I attended two surprise parties in the last 48 hours, consumed too many good ales, better glasses of red wine, some covert bourbon, many cups of coffee and not nearly enough water. That and I drove almost 350 miles in the roaring clamor of my red Toyota which I had intended on selling as the need for two cars is immediately outweighed by the need for stable income; hell, any income.

Physically drained but emotionally fueled by family, fun, new old stories, and a wee bit of frustration I sit in a cold old house with no heat, the glow of the monitor an illusion to the idea of warmth, or memory thereof.

As often happens, my muse struck while I was doing about 70mph and blasting my radio. I was listening to an ancient mix tape I made after being dumped for the first time. The tape was a medley of songs that followed the progression of emotions that I sought to run like river rapids, turning to music to help speed the process along.
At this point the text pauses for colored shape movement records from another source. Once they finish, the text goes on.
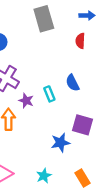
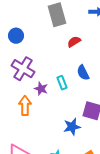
red semicircle: (80, 41) -> (74, 42), moved, turned 56

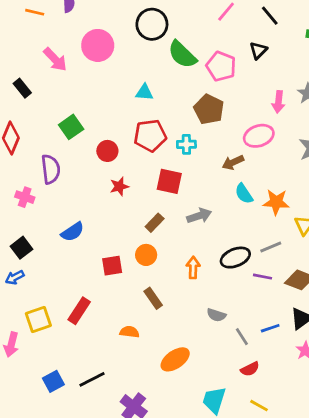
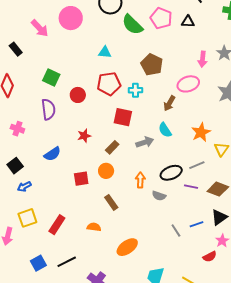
black triangle: (258, 50) -> (188, 22), turned 48
pink pentagon: (221, 66) -> (161, 18), moved
green square: (71, 127) -> (51, 78), turned -30
brown arrow: (233, 162) -> (169, 103), turned -35
purple semicircle: (51, 169) -> (48, 109), moved
red star: (119, 186) -> (84, 136), moved
cyan semicircle: (244, 194) -> (165, 130), moved
orange star: (276, 202) -> (201, 132), turned -30
blue arrow: (15, 277) -> (24, 187), moved
red rectangle: (79, 311) -> (57, 225), moved
gray semicircle: (216, 315) -> (159, 196), moved
red semicircle: (250, 369) -> (210, 257), moved

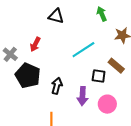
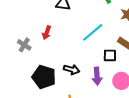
black pentagon: (28, 76) -> (44, 77), moved
black arrow: (57, 86) -> (72, 69), turned 98

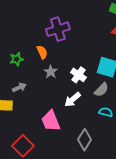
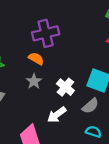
orange semicircle: (42, 52) -> (36, 59), moved, turned -40

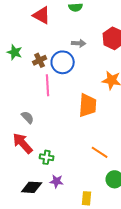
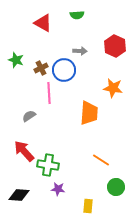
gray semicircle: (28, 117) -> (29, 116), moved, turned -80
green cross: (47, 157) -> (48, 165), size x1.5
black diamond: (32, 187) -> (19, 195), moved

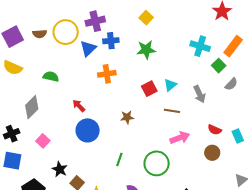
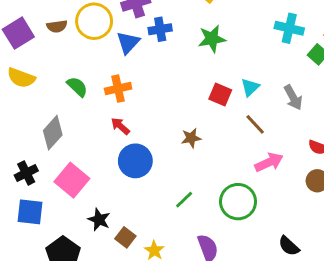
orange cross: (107, 74) -> (118, 89), moved
green semicircle: (51, 77) -> (77, 87), turned 35
red square: (149, 89) -> (220, 94), turned -35
brown line: (172, 111) -> (255, 124), turned 42
pink square: (43, 141) -> (72, 180), size x1.6
green line: (119, 160) -> (184, 200), turned 32

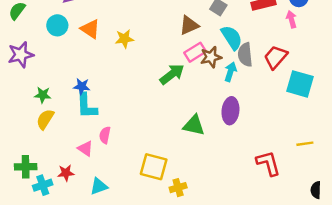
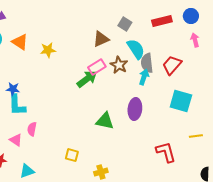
pink arrow: (291, 19) -> (195, 40), moved
pink rectangle: (195, 52) -> (97, 67), moved
brown star: (211, 57) -> (119, 65), turned -30
cyan arrow: (230, 72) -> (144, 77), moved
cyan square: (300, 84) -> (181, 101), moved
yellow square: (154, 167) -> (72, 155), size x0.6
yellow cross: (178, 188) -> (101, 172), moved

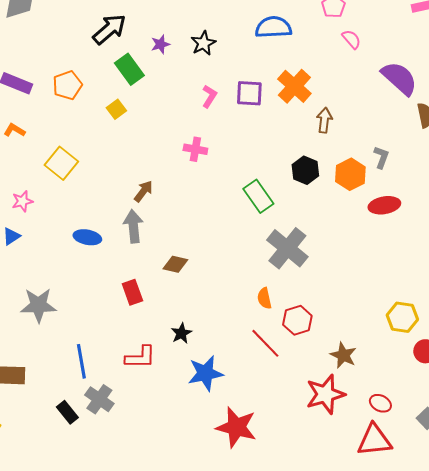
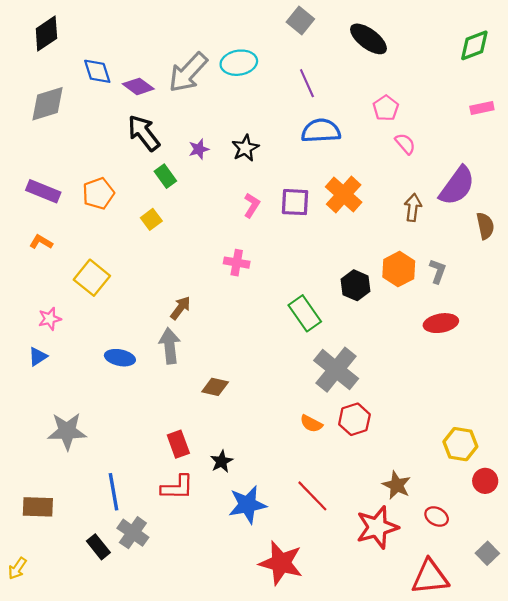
black arrow: (109, 29) -> (144, 133), turned -87
green rectangle: (129, 69) -> (165, 176), size x0.7
purple semicircle: (399, 78) -> (457, 186), turned 84
brown arrow: (324, 120) -> (413, 207), moved
orange hexagon: (350, 174) -> (399, 269), moved
red rectangle: (132, 292) -> (178, 444), moved
orange semicircle: (264, 298) -> (311, 424), turned -50
red hexagon: (297, 320) -> (354, 419), moved
red line: (265, 343) -> (312, 496), moved
red ellipse: (380, 403) -> (437, 517), moved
As I switched out my cd player with an old tape deck and have long ago lost most of my tapes, these songs were my constant driving companion despite the actual emotions and person existing as mere memory and footnote of things learned.
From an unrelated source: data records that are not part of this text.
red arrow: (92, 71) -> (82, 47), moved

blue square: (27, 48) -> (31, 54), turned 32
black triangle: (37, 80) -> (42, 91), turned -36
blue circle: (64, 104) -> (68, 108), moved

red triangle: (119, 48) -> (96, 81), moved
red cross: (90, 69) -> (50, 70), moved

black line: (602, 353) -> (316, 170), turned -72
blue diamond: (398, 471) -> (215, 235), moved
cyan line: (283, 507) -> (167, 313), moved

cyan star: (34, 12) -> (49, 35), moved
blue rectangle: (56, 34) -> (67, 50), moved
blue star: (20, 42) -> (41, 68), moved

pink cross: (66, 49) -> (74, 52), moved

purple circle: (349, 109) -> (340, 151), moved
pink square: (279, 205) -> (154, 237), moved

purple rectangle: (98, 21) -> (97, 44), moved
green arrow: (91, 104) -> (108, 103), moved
A note struck a chord and I popped out the tape, listening instead to the words forming in my head as the background noise of caffine fueled mini-thoughts grew from a trickle into a roaring flood eventually escaping my very lips.
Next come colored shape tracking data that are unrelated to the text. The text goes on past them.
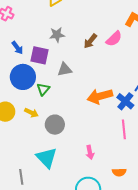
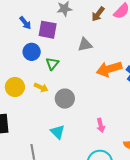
gray triangle: (65, 69) -> (85, 45), moved
blue circle: (23, 77) -> (32, 52), size x0.7
cyan triangle: (47, 158) -> (58, 132), size x0.7

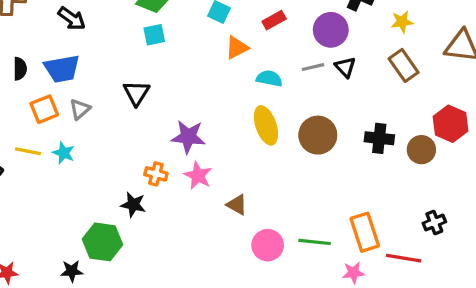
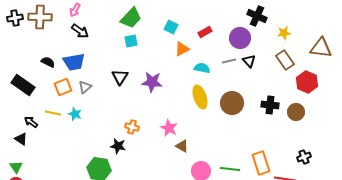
black semicircle: (20, 69) -> (48, 62), turned -64
red hexagon: (451, 124) -> (307, 82), moved
purple star: (188, 137) -> (152, 82), moved
pink star: (198, 176) -> (169, 128), moved

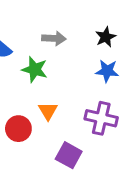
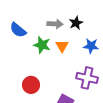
black star: (106, 37) -> (76, 23), moved
orange triangle: (48, 111) -> (62, 46), moved

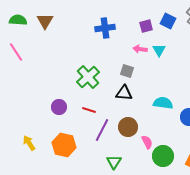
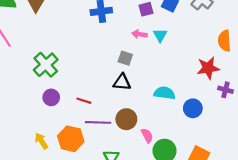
green cross: (88, 77) -> (46, 65), moved
purple line: (102, 130) -> (98, 122), turned 65
yellow arrow: (29, 143) -> (41, 141), moved
orange hexagon: (64, 145) -> (71, 139), moved

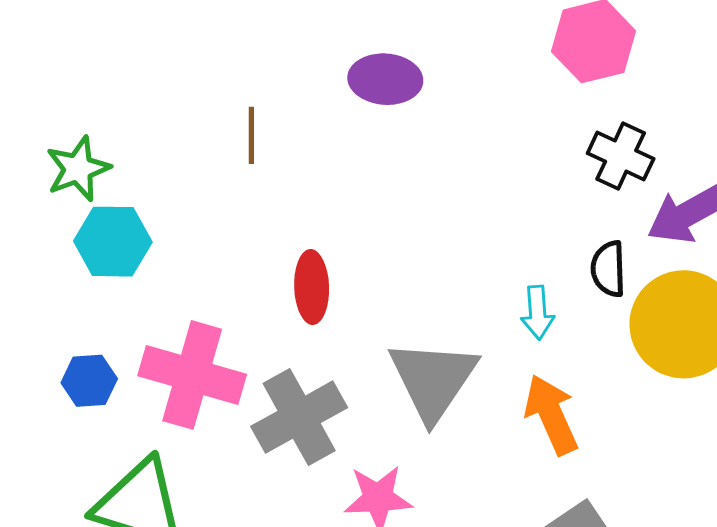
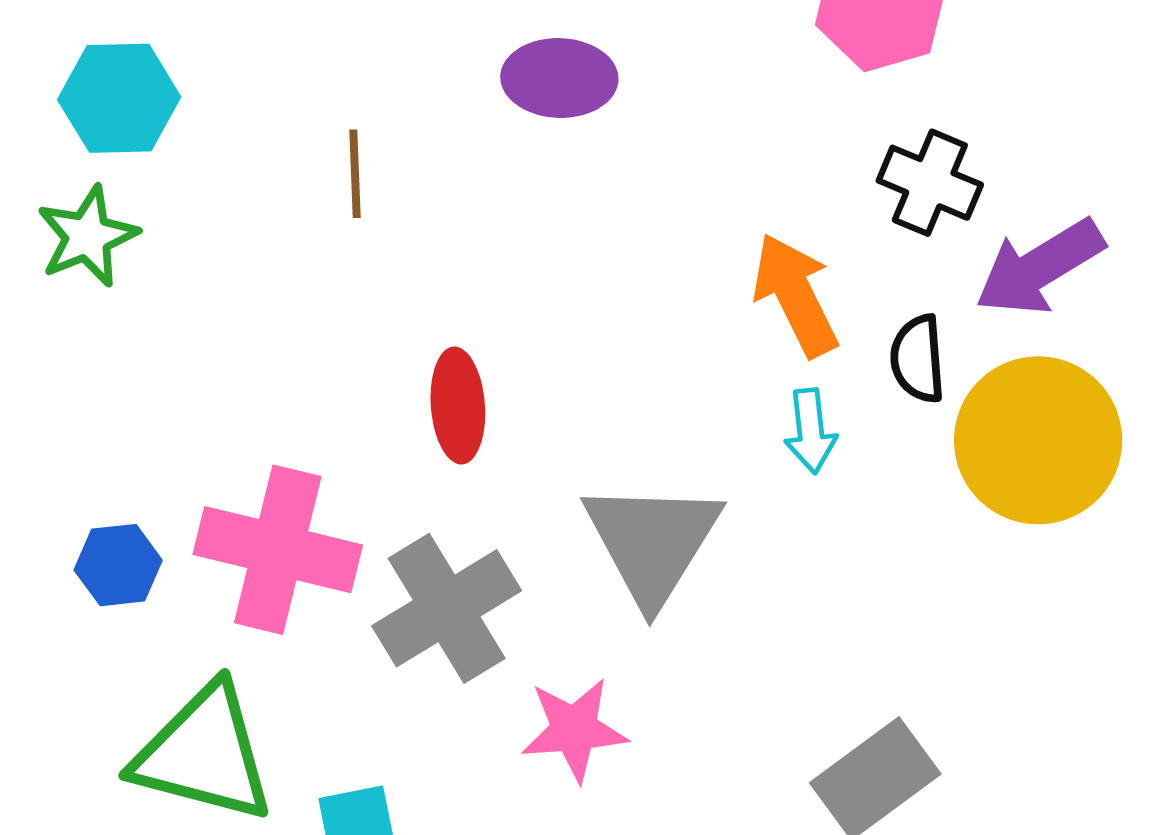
cyan hexagon: (113, 242) -> (119, 98), moved
orange arrow: (551, 415) -> (795, 295), moved

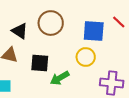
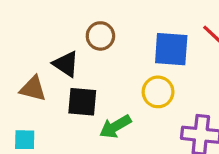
brown circle: (51, 23) -> (100, 36), size x0.7
black triangle: (20, 31) -> (66, 64), moved

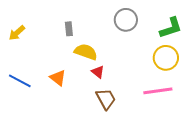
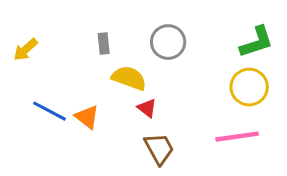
gray circle: (126, 20) -> (168, 42), moved
blue line: (20, 81) -> (50, 111), moved

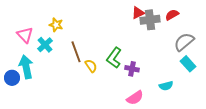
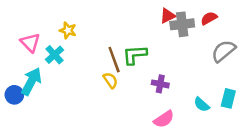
brown line: (76, 52) -> (114, 60), moved
green L-shape: (114, 58) -> (135, 55), moved, turned 50
cyan rectangle: (188, 64) -> (228, 98), moved, turned 56
cyan arrow: (26, 67) -> (31, 81), turned 40
cyan semicircle: (166, 86) -> (202, 105), turned 56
It is very surely love that inspires all art, or for that matter creation, and just as surely the lack of love that results in destruction...

So here I sit, the same as ever,
silent sometimes, sleeping never.
The rat tap tap of the keyboard stutters,
orange cat mews, window shudders.
Eyes are bleary but still see,
a magic mirror glowing with words reflecting me.
Unknown rythms pulse my veins,
murmered words escape my brains.
A clock tics softly keeping time,
the key strokes slow, providing ryhme.
Soft breath purring, no mice to peep,
I dream waking of long sought sleep.